Central to the campaign is a 40-second direct response TV spot, which features a plea from a woman living with dementia for people to walk for her devoted husband and carer.

The ad was written by the couple’s granddaughter, Lida's Fiona Brown-Hovelt, and is "deliberately low-fi" in its execution, with real images of the couple and a simple piano soundtrack.

The ad closes with a photograph of the elderly couple and a call to action for people to visit memorywalk.org.uk and sign up to take part in the Memory Walk.

Nicky Bullard, executive creative director of Lida, said: "The challenge was to create compelling work on a shoestring. Work that didn’t just ask people to walk, but moved them to walk. 

"There’s no fancy tech here, just a simple, powerful and real story about a devoted husband, a woman in the midst of the condition and a granddaughter who misses her Nan." 

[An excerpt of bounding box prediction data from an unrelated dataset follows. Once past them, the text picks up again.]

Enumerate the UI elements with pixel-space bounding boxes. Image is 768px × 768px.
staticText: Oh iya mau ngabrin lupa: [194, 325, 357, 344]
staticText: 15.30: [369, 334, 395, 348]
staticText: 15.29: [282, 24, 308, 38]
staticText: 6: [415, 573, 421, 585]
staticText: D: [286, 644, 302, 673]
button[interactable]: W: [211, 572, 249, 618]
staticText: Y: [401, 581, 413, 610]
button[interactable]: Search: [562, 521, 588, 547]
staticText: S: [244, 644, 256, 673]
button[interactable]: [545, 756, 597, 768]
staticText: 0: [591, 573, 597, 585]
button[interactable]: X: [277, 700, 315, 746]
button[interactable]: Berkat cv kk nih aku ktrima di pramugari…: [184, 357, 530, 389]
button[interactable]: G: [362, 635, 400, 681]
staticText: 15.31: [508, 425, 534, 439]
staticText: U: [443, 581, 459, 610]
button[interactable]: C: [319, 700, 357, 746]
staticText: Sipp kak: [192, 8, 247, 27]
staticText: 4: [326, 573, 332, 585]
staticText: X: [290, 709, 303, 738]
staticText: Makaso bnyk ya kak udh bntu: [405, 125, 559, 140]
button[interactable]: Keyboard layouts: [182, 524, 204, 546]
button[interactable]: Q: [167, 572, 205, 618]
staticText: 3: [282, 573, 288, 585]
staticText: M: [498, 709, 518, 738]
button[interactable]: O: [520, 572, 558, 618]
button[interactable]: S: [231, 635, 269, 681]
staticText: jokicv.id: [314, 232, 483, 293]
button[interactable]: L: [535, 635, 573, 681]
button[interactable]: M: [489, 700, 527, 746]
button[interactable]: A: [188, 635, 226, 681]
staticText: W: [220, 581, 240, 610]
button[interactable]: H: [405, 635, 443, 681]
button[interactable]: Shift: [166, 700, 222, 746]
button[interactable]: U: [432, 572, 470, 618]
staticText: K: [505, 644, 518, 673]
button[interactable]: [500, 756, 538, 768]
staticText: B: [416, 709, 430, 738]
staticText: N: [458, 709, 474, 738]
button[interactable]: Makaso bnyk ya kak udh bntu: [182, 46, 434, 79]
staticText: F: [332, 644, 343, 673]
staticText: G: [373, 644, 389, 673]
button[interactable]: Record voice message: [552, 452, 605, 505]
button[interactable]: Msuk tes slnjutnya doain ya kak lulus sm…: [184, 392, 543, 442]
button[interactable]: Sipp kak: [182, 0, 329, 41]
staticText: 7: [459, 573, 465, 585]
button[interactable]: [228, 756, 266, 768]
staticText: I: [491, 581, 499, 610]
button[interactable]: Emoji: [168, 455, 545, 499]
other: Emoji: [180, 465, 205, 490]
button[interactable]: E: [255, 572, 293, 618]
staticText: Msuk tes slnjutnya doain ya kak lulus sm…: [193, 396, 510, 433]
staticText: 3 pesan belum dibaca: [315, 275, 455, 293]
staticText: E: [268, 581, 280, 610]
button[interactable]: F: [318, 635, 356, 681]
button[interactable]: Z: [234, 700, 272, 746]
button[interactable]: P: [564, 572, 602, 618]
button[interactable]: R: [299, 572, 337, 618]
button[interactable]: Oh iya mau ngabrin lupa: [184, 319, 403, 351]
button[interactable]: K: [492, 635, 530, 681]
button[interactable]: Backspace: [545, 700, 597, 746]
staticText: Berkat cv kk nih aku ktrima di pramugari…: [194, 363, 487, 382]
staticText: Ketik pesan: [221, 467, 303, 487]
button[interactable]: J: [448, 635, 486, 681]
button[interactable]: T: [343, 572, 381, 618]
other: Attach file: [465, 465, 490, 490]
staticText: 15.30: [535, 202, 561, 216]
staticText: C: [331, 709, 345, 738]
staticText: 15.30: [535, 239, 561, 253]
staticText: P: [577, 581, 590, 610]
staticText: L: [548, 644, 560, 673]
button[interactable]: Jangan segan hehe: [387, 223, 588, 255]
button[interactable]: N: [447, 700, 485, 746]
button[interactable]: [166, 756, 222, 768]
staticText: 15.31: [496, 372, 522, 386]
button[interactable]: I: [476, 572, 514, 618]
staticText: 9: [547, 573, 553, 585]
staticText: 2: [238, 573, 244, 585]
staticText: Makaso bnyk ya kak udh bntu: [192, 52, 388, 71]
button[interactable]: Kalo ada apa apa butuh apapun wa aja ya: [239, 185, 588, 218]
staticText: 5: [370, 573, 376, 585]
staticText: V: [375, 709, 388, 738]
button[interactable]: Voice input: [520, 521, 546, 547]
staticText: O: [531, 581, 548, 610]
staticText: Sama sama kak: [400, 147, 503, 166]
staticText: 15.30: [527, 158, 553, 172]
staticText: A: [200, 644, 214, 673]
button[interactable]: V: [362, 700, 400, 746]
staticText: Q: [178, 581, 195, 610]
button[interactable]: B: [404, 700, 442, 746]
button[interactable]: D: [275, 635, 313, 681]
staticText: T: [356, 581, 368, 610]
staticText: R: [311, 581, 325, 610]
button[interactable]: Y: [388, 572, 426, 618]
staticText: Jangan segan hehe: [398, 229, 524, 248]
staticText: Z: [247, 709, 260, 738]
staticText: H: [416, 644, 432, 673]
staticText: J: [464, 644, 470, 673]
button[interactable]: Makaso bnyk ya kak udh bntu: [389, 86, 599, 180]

The spot was produced by Caroline Bruschan and art directed by Nicola Roberts at Lida. 

The charity appointed Lida to its digital and direct business in April 2014 and appointed Fallon as its ad agency the following month.

The media strategy and activation is being handled by M2M, which has developed a multimedia strategy to support the regional walks organised by the charity.

M2M won the media planning and buying account in April and is the charity's first media agency of record.

Alistair MacCallum, the chief executive of M2M, added: "We are proud to be working with the Alzheimer’s Society on their flagship fundraising event.

"This is a very powerful campaign that we believe will impact on both understanding of the issue and encourage more people to get involved."